'''

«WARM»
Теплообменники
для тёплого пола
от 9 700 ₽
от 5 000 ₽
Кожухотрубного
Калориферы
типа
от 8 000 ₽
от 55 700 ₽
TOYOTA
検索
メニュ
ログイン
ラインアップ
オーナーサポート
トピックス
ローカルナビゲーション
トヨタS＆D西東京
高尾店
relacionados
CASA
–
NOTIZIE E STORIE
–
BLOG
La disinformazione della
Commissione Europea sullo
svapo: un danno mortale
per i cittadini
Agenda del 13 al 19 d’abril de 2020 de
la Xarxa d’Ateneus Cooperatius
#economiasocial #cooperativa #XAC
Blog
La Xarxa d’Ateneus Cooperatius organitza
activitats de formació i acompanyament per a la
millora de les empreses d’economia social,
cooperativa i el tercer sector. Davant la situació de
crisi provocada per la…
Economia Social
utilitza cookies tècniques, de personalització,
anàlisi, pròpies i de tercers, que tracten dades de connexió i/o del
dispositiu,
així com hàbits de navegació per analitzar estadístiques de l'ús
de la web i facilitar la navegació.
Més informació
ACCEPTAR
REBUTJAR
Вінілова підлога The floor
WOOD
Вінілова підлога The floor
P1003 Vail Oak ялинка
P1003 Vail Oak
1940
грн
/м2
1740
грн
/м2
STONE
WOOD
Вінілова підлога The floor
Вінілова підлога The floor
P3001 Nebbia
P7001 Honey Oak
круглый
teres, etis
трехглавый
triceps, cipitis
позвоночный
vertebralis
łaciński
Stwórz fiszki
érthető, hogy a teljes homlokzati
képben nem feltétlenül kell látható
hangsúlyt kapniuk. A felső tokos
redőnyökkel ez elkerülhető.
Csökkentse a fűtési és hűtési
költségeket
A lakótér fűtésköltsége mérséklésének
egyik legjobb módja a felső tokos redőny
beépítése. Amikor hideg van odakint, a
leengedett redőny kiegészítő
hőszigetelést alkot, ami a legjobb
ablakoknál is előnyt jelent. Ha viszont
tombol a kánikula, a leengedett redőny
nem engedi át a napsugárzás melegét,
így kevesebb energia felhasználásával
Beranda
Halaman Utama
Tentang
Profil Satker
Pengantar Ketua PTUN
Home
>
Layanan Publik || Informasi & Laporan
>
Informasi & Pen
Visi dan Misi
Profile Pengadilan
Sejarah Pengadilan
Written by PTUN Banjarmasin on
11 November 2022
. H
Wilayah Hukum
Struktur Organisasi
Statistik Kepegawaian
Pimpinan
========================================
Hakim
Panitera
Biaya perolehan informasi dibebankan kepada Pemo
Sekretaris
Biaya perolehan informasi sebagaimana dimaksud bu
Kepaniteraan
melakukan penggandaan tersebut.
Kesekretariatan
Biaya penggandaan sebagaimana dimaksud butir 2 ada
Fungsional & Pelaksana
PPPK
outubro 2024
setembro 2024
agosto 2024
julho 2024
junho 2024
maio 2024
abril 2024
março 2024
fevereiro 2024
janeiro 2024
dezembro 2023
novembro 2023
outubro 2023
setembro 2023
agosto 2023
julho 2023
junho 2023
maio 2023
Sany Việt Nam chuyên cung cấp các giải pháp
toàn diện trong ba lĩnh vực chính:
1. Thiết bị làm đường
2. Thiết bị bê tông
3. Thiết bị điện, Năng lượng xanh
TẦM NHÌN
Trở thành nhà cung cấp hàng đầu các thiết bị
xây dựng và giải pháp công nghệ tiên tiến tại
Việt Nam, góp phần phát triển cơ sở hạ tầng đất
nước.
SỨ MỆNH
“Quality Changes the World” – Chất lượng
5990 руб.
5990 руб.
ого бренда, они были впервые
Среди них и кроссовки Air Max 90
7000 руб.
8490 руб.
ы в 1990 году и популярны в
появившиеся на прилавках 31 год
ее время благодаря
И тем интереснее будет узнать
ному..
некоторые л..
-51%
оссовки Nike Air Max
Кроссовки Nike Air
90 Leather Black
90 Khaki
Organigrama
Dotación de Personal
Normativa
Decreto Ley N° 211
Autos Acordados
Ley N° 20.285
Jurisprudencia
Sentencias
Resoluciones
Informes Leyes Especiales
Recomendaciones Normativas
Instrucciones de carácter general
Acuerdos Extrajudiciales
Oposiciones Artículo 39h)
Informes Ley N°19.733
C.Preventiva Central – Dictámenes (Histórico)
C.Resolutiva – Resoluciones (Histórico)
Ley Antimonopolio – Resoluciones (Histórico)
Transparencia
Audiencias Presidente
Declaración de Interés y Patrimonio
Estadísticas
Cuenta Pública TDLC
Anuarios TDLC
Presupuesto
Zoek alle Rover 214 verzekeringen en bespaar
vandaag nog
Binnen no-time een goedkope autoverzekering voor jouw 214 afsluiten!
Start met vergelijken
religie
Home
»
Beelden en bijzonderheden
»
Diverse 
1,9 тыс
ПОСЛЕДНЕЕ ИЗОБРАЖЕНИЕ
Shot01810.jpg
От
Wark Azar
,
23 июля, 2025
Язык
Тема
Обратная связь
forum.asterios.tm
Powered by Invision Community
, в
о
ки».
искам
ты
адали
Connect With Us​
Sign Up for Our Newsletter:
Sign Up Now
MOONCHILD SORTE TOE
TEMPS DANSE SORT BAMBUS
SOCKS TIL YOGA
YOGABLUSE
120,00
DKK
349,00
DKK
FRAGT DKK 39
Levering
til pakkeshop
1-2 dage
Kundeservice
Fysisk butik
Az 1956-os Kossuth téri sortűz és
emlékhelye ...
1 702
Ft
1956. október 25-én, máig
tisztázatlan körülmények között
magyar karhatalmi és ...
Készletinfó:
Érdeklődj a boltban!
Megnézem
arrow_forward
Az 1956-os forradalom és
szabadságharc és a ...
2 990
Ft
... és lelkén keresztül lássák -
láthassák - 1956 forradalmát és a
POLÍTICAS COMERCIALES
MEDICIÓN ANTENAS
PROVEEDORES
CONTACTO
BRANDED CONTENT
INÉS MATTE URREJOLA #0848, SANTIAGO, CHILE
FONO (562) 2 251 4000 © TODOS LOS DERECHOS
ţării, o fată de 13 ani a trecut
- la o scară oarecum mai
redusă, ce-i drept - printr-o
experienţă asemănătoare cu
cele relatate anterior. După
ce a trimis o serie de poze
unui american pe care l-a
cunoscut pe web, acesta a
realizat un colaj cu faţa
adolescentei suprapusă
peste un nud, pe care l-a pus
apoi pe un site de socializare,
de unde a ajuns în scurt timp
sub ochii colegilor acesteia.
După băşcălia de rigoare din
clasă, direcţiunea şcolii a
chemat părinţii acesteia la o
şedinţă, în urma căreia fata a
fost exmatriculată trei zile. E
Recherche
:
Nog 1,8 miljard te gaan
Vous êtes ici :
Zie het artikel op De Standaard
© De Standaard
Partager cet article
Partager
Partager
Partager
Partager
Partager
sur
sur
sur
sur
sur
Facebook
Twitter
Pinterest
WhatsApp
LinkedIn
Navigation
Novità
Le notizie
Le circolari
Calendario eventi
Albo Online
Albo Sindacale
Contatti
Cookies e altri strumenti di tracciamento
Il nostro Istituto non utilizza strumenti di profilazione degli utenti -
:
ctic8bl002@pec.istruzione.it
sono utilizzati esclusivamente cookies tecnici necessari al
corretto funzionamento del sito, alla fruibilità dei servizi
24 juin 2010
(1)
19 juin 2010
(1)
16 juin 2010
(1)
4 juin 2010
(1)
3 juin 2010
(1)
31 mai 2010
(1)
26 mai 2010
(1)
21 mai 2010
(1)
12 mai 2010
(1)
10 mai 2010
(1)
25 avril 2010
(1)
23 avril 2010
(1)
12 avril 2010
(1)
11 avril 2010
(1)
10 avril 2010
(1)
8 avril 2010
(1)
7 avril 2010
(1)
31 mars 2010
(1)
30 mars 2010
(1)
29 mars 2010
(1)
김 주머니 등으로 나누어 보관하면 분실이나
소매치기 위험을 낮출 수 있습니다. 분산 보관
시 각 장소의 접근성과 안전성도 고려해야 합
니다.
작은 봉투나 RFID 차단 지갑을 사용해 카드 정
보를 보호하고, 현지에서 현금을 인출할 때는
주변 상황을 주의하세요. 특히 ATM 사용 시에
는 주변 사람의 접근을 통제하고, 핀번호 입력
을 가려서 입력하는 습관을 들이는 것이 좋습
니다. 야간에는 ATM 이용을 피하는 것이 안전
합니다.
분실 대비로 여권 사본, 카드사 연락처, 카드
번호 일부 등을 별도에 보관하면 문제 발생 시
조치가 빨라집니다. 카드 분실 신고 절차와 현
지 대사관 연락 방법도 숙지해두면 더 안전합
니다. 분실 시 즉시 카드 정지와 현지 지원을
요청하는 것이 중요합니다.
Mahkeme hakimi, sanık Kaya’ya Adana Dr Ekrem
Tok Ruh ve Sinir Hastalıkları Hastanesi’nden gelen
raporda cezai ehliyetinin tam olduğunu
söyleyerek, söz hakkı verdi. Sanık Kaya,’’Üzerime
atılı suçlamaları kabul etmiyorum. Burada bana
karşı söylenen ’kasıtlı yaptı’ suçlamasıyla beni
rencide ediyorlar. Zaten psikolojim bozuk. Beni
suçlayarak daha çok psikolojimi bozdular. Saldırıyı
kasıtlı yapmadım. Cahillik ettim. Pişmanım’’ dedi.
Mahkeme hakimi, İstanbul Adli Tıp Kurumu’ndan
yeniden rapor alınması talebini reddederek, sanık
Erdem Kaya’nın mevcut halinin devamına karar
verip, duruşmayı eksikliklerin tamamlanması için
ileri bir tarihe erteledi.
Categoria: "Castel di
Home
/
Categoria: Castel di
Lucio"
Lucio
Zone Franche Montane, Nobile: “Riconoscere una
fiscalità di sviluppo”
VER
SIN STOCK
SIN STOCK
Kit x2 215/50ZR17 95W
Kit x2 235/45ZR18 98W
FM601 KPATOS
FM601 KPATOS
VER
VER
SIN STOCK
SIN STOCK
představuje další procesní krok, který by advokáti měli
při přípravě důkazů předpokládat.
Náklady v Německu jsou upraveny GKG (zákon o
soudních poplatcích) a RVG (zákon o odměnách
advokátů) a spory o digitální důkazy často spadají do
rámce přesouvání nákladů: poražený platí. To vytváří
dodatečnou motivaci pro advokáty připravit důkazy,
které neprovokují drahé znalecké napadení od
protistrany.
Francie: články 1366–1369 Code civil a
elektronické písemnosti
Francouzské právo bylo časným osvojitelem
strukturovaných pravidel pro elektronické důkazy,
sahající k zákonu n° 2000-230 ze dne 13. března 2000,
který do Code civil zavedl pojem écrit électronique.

'''

**Task details:** Find "Zie het artikel op De Standaard" in the entries above and copy that whole line exactly, then each line after it through the line that contains "Cookies e altri strumenti di tracciamento".

**Completed task:**
Zie het artikel op De Standaard
© De Standaard
Partager cet article
Partager
Partager
Partager
Partager
Partager
sur
sur
sur
sur
sur
Facebook
Twitter
Pinterest
WhatsApp
LinkedIn
Navigation
Novità
Le notizie
Le circolari
Calendario eventi
Albo Online
Albo Sindacale
Contatti
Cookies e altri strumenti di tracciamento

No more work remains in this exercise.